Saved entries
▼

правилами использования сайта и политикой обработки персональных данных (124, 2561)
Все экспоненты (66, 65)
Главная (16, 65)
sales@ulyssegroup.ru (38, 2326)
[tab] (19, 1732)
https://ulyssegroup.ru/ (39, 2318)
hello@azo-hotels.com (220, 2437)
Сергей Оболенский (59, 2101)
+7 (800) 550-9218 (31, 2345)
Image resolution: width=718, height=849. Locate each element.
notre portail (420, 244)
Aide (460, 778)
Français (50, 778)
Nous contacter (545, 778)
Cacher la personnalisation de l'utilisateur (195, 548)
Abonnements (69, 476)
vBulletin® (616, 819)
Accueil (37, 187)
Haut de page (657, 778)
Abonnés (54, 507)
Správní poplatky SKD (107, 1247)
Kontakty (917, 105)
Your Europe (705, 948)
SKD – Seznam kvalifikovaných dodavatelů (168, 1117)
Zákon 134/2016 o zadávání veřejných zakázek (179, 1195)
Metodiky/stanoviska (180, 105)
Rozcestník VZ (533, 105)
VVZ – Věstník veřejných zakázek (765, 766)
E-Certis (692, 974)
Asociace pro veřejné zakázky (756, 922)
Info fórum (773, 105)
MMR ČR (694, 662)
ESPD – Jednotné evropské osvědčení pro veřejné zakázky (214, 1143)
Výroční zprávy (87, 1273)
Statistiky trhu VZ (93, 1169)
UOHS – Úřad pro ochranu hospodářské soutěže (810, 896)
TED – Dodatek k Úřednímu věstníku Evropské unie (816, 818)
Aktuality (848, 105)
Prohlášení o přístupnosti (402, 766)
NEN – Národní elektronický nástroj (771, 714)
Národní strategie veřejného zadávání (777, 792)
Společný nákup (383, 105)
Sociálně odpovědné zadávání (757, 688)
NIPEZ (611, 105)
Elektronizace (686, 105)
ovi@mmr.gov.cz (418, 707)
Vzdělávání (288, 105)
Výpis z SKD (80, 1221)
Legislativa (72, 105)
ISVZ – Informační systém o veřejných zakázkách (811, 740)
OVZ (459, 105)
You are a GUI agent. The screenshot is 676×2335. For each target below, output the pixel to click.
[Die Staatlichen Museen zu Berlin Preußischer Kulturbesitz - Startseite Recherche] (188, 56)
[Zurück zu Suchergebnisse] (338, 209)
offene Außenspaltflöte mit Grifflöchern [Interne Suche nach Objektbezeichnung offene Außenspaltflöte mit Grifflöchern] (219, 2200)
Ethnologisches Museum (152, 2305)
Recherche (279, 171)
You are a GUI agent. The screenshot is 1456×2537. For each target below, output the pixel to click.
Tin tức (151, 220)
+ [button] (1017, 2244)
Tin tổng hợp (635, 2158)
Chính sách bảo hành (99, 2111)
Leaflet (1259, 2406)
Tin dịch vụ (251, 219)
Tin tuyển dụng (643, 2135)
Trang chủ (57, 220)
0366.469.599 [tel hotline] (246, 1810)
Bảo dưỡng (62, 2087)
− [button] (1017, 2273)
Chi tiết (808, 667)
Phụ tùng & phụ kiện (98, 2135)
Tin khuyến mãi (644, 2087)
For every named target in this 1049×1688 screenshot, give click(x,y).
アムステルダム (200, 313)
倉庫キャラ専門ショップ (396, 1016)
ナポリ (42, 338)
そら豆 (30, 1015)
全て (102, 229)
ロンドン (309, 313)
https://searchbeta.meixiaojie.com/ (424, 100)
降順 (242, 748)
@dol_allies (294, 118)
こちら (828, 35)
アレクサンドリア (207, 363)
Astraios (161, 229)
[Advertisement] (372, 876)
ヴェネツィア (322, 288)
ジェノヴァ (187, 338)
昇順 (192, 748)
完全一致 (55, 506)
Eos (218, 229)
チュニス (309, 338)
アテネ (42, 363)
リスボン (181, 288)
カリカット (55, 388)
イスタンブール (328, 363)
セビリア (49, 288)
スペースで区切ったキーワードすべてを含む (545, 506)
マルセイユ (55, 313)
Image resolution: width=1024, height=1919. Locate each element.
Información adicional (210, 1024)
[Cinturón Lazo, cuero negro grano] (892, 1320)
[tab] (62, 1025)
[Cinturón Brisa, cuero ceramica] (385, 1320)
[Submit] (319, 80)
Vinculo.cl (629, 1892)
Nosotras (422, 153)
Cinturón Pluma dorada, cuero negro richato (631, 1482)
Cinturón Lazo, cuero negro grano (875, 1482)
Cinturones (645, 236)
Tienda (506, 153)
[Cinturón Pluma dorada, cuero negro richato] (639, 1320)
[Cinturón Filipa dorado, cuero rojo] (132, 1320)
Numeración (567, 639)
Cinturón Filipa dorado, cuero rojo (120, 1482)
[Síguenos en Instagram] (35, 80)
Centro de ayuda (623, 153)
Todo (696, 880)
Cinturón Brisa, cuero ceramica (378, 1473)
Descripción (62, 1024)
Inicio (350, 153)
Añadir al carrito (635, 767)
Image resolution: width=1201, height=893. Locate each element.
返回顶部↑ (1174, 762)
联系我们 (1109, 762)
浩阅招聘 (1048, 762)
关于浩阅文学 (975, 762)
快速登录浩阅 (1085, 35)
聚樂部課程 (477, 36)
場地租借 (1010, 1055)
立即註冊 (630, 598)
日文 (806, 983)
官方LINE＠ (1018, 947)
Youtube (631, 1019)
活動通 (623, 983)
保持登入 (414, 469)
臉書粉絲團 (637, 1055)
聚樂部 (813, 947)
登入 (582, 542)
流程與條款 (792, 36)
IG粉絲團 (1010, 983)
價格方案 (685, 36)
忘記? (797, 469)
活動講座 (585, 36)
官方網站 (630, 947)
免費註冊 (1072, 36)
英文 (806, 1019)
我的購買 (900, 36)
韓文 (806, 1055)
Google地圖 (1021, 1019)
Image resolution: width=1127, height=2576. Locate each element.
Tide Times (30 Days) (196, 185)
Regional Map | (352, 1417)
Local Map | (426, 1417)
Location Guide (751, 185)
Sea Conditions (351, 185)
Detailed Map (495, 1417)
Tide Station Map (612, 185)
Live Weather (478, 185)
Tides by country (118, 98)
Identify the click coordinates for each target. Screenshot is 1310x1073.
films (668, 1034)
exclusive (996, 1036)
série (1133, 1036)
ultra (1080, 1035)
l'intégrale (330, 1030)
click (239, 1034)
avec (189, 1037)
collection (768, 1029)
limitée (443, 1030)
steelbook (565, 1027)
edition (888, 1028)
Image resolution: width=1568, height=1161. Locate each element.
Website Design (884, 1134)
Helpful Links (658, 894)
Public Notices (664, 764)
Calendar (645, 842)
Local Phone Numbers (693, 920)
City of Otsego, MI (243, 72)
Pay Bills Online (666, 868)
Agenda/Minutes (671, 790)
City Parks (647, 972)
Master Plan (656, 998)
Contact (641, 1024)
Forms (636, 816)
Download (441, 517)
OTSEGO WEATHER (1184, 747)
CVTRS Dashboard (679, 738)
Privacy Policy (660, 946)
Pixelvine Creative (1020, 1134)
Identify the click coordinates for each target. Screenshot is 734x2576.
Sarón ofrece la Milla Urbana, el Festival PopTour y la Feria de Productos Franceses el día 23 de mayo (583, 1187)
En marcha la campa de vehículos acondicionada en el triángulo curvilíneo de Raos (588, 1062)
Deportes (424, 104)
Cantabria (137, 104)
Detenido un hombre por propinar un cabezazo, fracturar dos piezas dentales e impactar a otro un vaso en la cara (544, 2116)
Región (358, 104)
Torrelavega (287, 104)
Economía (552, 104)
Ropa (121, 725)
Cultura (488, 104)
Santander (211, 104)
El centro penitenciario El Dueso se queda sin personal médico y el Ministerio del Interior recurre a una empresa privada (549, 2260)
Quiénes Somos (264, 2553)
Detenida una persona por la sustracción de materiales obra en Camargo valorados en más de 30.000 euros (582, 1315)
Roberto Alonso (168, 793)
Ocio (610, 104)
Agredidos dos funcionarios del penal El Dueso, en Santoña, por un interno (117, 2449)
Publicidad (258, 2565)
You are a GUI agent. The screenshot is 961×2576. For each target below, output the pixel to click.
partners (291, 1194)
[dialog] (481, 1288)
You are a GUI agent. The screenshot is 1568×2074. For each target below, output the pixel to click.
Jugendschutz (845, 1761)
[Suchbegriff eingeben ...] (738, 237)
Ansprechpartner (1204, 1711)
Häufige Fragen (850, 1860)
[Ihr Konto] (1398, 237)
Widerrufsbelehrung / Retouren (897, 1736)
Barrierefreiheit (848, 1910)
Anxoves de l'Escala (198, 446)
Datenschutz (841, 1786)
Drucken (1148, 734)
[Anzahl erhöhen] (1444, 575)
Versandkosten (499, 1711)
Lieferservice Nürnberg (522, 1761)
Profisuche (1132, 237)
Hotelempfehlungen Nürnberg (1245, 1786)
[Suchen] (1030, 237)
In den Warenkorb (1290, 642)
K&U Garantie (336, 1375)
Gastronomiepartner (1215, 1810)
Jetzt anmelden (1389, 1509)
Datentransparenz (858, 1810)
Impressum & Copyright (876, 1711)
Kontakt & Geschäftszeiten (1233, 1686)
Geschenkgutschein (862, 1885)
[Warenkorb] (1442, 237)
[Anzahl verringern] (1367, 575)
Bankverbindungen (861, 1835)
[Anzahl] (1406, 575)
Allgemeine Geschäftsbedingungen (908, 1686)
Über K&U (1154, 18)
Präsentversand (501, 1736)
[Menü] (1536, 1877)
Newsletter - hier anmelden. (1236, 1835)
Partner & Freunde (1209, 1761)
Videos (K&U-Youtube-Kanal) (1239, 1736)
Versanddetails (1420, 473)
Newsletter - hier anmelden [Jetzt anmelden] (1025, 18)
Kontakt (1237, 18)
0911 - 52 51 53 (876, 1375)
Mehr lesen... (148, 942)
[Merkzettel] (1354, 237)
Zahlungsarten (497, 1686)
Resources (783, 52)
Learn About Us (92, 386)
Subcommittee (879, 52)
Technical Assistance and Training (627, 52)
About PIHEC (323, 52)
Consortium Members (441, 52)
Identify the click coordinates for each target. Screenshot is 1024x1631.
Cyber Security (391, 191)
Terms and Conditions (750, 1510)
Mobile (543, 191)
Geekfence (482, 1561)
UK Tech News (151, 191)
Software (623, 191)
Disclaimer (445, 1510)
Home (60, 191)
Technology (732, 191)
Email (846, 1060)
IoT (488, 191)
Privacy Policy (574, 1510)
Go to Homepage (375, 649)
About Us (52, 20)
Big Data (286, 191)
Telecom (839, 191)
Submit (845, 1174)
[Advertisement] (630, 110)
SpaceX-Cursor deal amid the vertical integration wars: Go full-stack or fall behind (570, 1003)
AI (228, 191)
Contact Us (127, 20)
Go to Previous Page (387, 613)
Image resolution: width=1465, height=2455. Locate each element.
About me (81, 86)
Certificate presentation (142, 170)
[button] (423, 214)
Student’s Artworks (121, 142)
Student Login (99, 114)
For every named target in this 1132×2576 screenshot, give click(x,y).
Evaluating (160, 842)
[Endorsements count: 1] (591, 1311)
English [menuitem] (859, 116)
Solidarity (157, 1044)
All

▲

> WHAT THE EXERCISE ASKS:
Only the lines from the one containing "Student Login (99, 114)" through the last line of the records should appear, each written out exactly.

> RESULT OF THIS EXERCISE:
Student Login (99, 114)
For every named target in this 1132×2576 screenshot, give click(x,y).
Evaluating (160, 842)
[Endorsements count: 1] (591, 1311)
English [menuitem] (859, 116)
Solidarity (157, 1044)
All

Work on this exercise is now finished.